Re: kmemleak handling of kfree_rcu

Joel Fernandes <joel@xxxxxxxxxxxxxxxxx> · Tue, 5 Sep 2023 11:17:25 +0000

On Mon, Sep 04, 2023 at 10:22:56PM +0100, Catalin Marinas wrote:
> Hi Christoph,
> 
> Please try not to send html, many servers block such emails.
> 
> Also adding the RCU list.
> 
> On Wed, Aug 30, 2023 at 09:37:23AM -0700, Christoph Paasch wrote:
> > for the MPTCP upstream project, we are running syzkaller [1] continuously to
> > qualify our kernel changes.
> > 
> > We found one issue with kmemleak and its handling of kfree_rcu.
> > 
> > Specifically, it looks like kmemleak falsely reports memory-leaks when the
> > object is being freed by kfree_rcu after a certain grace-period.
> > 
> > For example, https://github.com/multipath-tcp/mptcp_net-next/issues/398#
> > issuecomment-1584819482 shows how the syzkaller program reliably produces a
> > kmemleak report, although the object is not leaked (we confirmed that by simply
> > increasing MSECS_MIN_AGE to something larger than the grace-period).
> 
> Not sure which RCU variant you are using but most likely the false
> positives are caused by the original reference to the object being lost
> and the pointer added to a new location that kmemleak does not track
> (e.g. bnode->records[] in the tree-based variant).
> 
> A quick attempt (untested, not even compiled):
> 
> diff --git a/kernel/rcu/tree.c b/kernel/rcu/tree.c

I am not sure if that works.

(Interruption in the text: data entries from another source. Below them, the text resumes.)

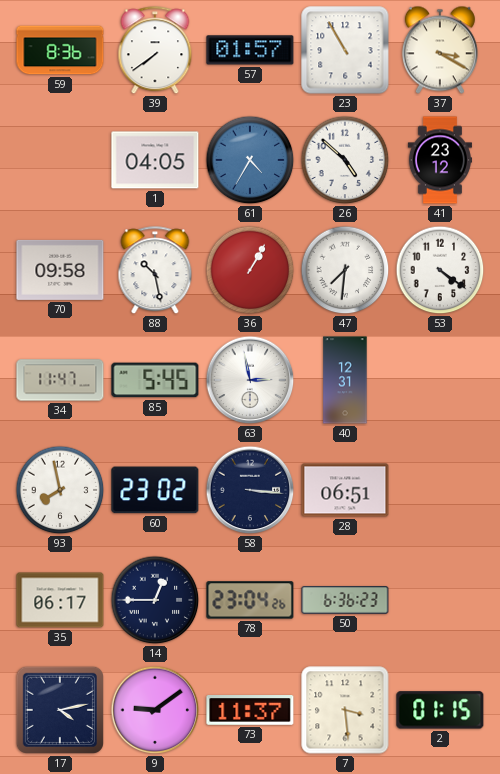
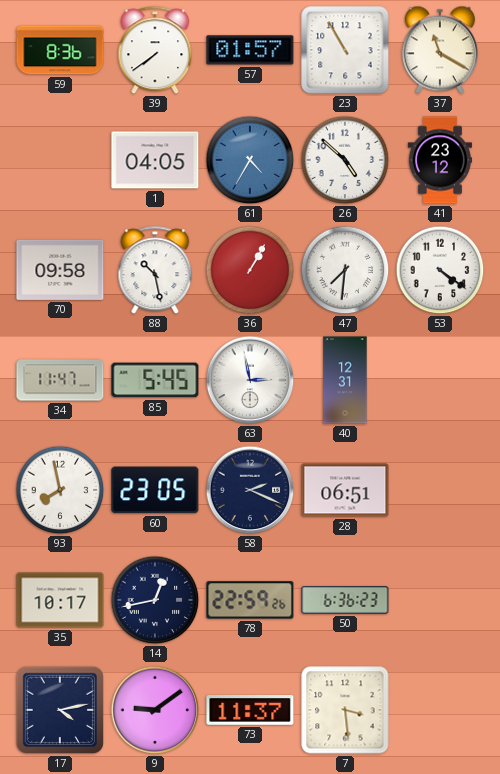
37: 3:20 -> 11:20
60: 23:02 -> 23:05
58: 3:16 -> 2:19
35: 06:17 -> 10:17
14: 12:45 -> 12:43
78: 23:04 -> 22:59
2: 01:15 -> none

Correct me if I'm wrong but the issue is that
the allocated pointer being RCU-freed is no longer reachable by kmemleak (it
is scanned but not reachable), however it might still be reachable via an
RCU reader. In such a situation, it is a false-positive.

The correct fix then should probably be to mark the object as
kmemleak_not_leak() until a grace period elapses. This will cause the object
to not be reported but still be scanned until eventually the lower layers
will remove the object from kmemleak-tracking after the grace period. Per the
docs also, that API is used to prevent false-positives.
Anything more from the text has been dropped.